* **Try it**
Leave out the pictures and output exactly the lines below from the one with "Mộng tan vỡ dòng thơ buồn chợt đến" down to the one with "4. Ricerca progettuale", both of them included.

* **The data**

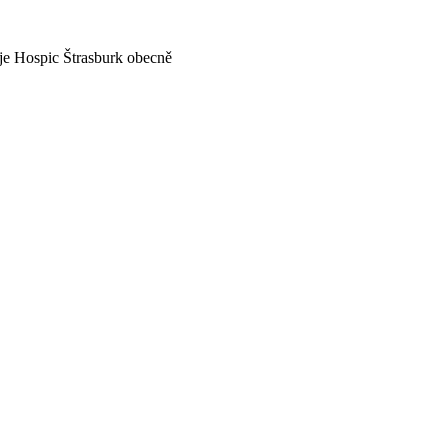
je Hospic Štrasburk obecně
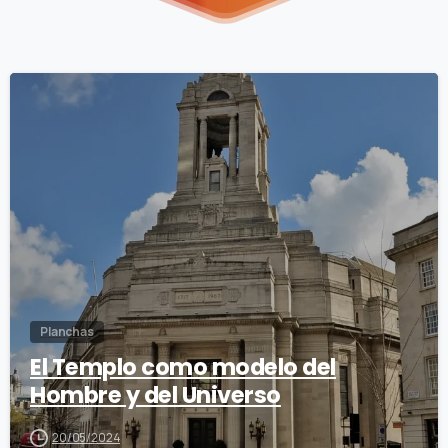
2
Planchas
El Templo como modelo del
Hombre y del Universo
20/05/2024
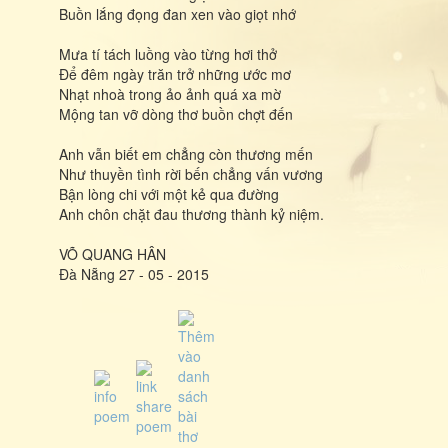
Buồn lắng đọng đan xen vào giọt nhớ
Mưa tí tách luồng vào từng hơi thở
Để đêm ngày trăn trở những ước mơ
Nhạt nhoà trong ảo ảnh quá xa mờ
Mộng tan vỡ dòng thơ buồn chợt đến
Anh vẫn biết em chẳng còn thương mến
Như thuyền tình rời bến chẳng vấn vương
Bận lòng chi với một kẻ qua đường
Anh chôn chặt đau thương thành kỷ niệm.
VÕ QUANG HÂN
Đà Nẵng 27 - 05 - 2015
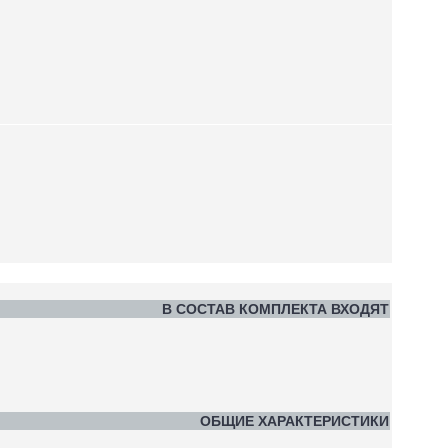
В СОСТАВ КОМПЛЕКТА ВХОДЯТ
ОБЩИЕ ХАРАКТЕРИСТИКИ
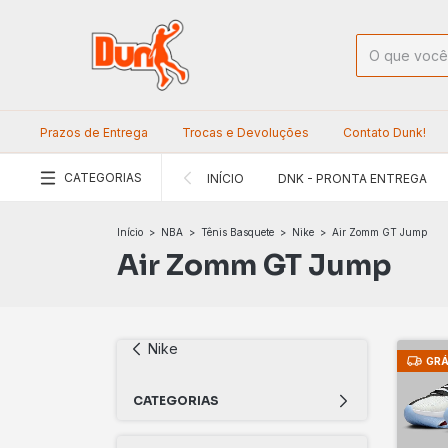
Prazos de Entrega
Trocas e Devoluções
Contato Dunk!
CATEGORIAS
INÍCIO
DNK - PRONTA ENTREGA
Início
>
NBA
>
Tênis Basquete
>
Nike
>
Air Zomm GT Jump
Air Zomm GT Jump
Nike
GRÁ
CATEGORIAS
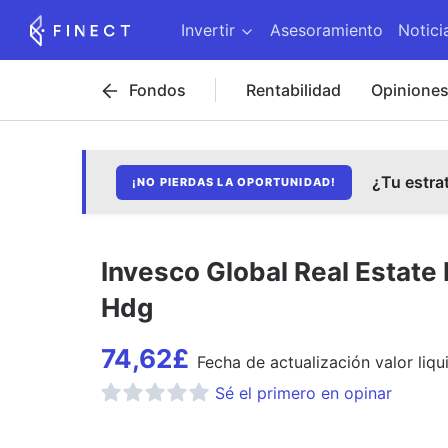
Invertir
Asesoramiento
Notici
Fondos
Rentabilidad
Opinione
¿Tu estra
¡NO PIERDAS LA OPORTUNIDAD!
Invesco Global Real Estat
Hdg
74,62
£
Fecha de
actualización
valor liqu
Sé el primero en opinar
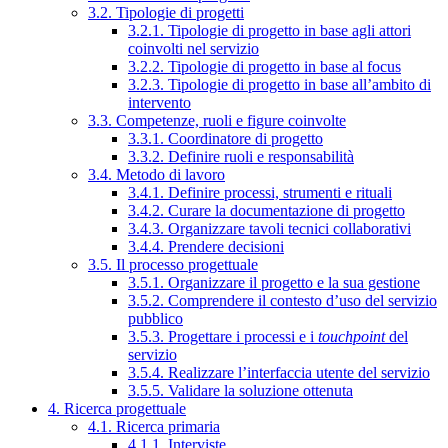
3.2. Tipologie di progetti
3.2.1. Tipologie di progetto in base agli attori
coinvolti nel servizio
3.2.2. Tipologie di progetto in base al focus
3.2.3. Tipologie di progetto in base all’ambito di
intervento
3.3. Competenze, ruoli e figure coinvolte
3.3.1. Coordinatore di progetto
3.3.2. Definire ruoli e responsabilità
3.4. Metodo di lavoro
3.4.1. Definire processi, strumenti e rituali
3.4.2. Curare la documentazione di progetto
3.4.3. Organizzare tavoli tecnici collaborativi
3.4.4. Prendere decisioni
3.5. Il processo progettuale
3.5.1. Organizzare il progetto e la sua gestione
3.5.2. Comprendere il contesto d’uso del servizio
pubblico
3.5.3. Progettare i processi e i
touchpoint
del
servizio
3.5.4. Realizzare l’interfaccia utente del servizio
3.5.5. Validare la soluzione ottenuta
4. Ricerca progettuale
4.1. Ricerca primaria
4.1.1. Interviste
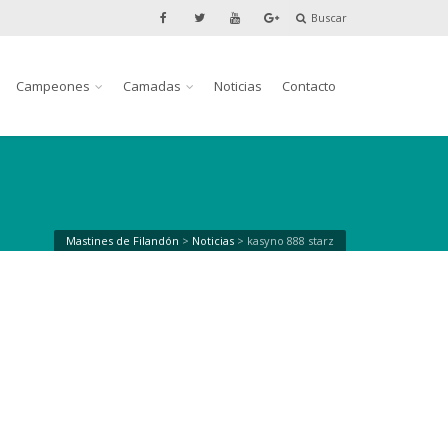
Buscar
Campeones
Camadas
Noticias
Contacto
Mastines de Filandón
>
Noticias
>
kasyno 888 starz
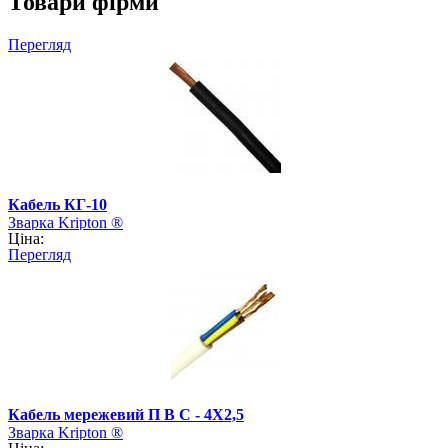
Товари фірми
Перегляд
Кабель КГ-10
Зварка Kripton ®
Ціна:
Перегляд
Кабель мережевий П В С - 4Х2,5
Зварка Kripton ®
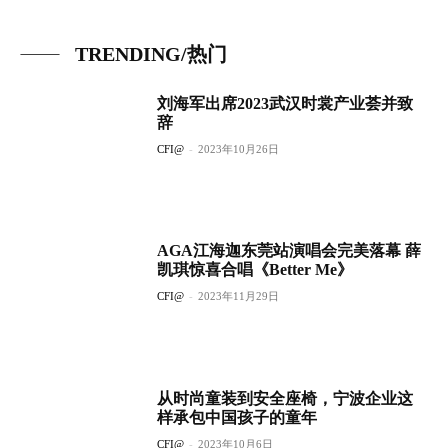
TRENDING/热门
刘海军出席2023武汉时裳产业荟并致
辞
CFI@
-
2023年10月26日
AGA江海迦东莞站演唱会完美落幕 薛
凯琪惊喜合唱《Better Me》
CFI@
-
2023年11月29日
从时尚童装到安全座椅，宁波企业这
样承包中国孩子的童年
CFI@
-
2023年10月6日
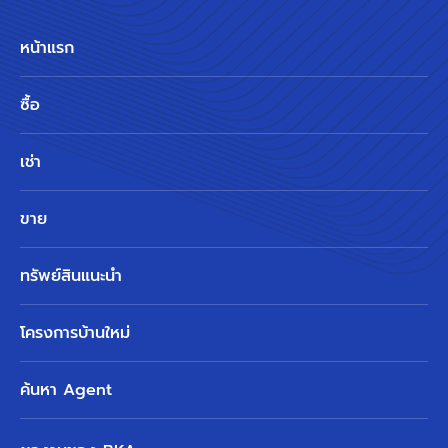
หน้าแรก
ซื้อ
เช่า
ขาย
ทรัพย์สินแนะนำ
โครงการบ้านใหม่
ค้นหา Agent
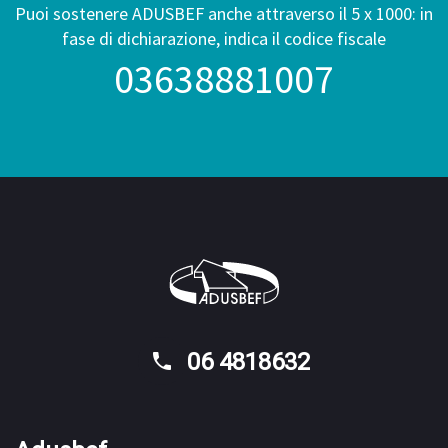
Puoi sostenere ADUSBEF anche attraverso il 5 x 1000: in
fase di dichiarazione, indica il codice fiscale
03638881007
06 4818632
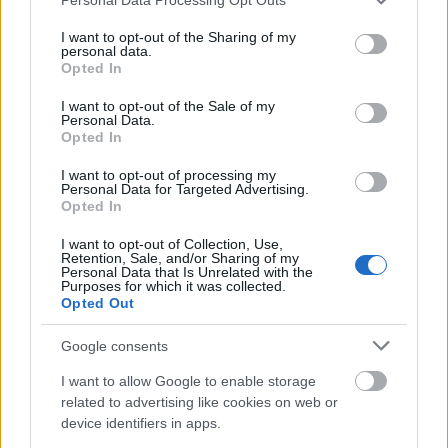
services and may gather and store information including but
not limited to your visit or usage behaviour. You may click to
I want to opt-out of the Sharing of my
personal data.
grant or deny consent to Google and its third-party tags to
Opted In
Ha maximalizálni szeretnéd a bolti és/vagy az e-
use your data for below specified purposes in below Google
kereskedelmi teljesítményedet, akkor ezek a
consent section.
I want to opt-out of the Sale of my
legfontosabb elemek, amelyeket érdemes
Personal Data.
Opted In
marketinges kommunikációdban kiemelni.
I want to opt-out of processing my
Érdemes továbbá megemlíteni az ügyfélszolgálat
Personal Data for Targeted Advertising.
viszonylag alacsony eredményeit is. Úgy tűnik, hogy
Opted In
prioritásaink, legalábbis jelenleg, kevésbé
I want to opt-out of Collection, Use,
hangsúlyozzák ezt az elemet – ugyanakkor ez
Retention, Sale, and/or Sharing of my
továbbra is kritikus tényező, mind a boltban, mind
Personal Data that Is Unrelated with the
Purposes for which it was collected.
az interneten való vásárlás során.
Opted Out
A Facebook megvizsgálta azokat a legfontosabb
Google consents
előnyöket is, amelyeket a fogyasztók az e-
kereskedelemre való áttérés során tapasztaltak,
I want to allow Google to enable storage
amely magában foglalja a vásárlások javításának
related to advertising like cookies on web or
képességét a legjobb ajánlatok elérése érdekében.
device identifiers in apps.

* **Answer to this task**
Mộng tan vỡ dòng thơ buồn chợt đến
Anh vẫn biết em chẳng còn thương mến
Như thuyền tình rời bến chẳng vấn vương
Bận lòng chi với một kẻ qua đường
Anh chôn chặt đau thương thành kỷ niệm.
VÕ QUANG HÂN
Đà Nẵng 27 - 05 - 2015
В СОСТАВ КОМПЛЕКТА ВХОДЯТ
ОБЩИЕ ХАРАКТЕРИСТИКИ
Prazos de Entrega
Trocas e Devoluções
Contato Dunk!
CATEGORIAS
INÍCIO
DNK - PRONTA ENTREGA
Início
>
NBA
>
Tênis Basquete
>
Nike
>
Air Zomm GT Jump
Air Zomm GT Jump
Nike
GRÁ
CATEGORIAS
Invertir
Asesoramiento
Notici
Fondos
Rentabilidad
Opinione
¿Tu estra
¡NO PIERDAS LA OPORTUNIDAD!
Invesco Global Real Estat
Hdg
74,62
£
Fecha de
actualización
valor liqu
Sé el primero en opinar
3.2. Tipologie di progetti
3.2.1. Tipologie di progetto in base agli attori
coinvolti nel servizio
3.2.2. Tipologie di progetto in base al focus
3.2.3. Tipologie di progetto in base all’ambito di
intervento
3.3. Competenze, ruoli e figure coinvolte
3.3.1. Coordinatore di progetto
3.3.2. Definire ruoli e responsabilità
3.4. Metodo di lavoro
3.4.1. Definire processi, strumenti e rituali
3.4.2. Curare la documentazione di progetto
3.4.3. Organizzare tavoli tecnici collaborativi
3.4.4. Prendere decisioni
3.5. Il processo progettuale
3.5.1. Organizzare il progetto e la sua gestione
3.5.2. Comprendere il contesto d’uso del servizio
pubblico
3.5.3. Progettare i processi e i
touchpoint
del
servizio
3.5.4. Realizzare l’interfaccia utente del servizio
3.5.5. Validare la soluzione ottenuta
4. Ricerca progettuale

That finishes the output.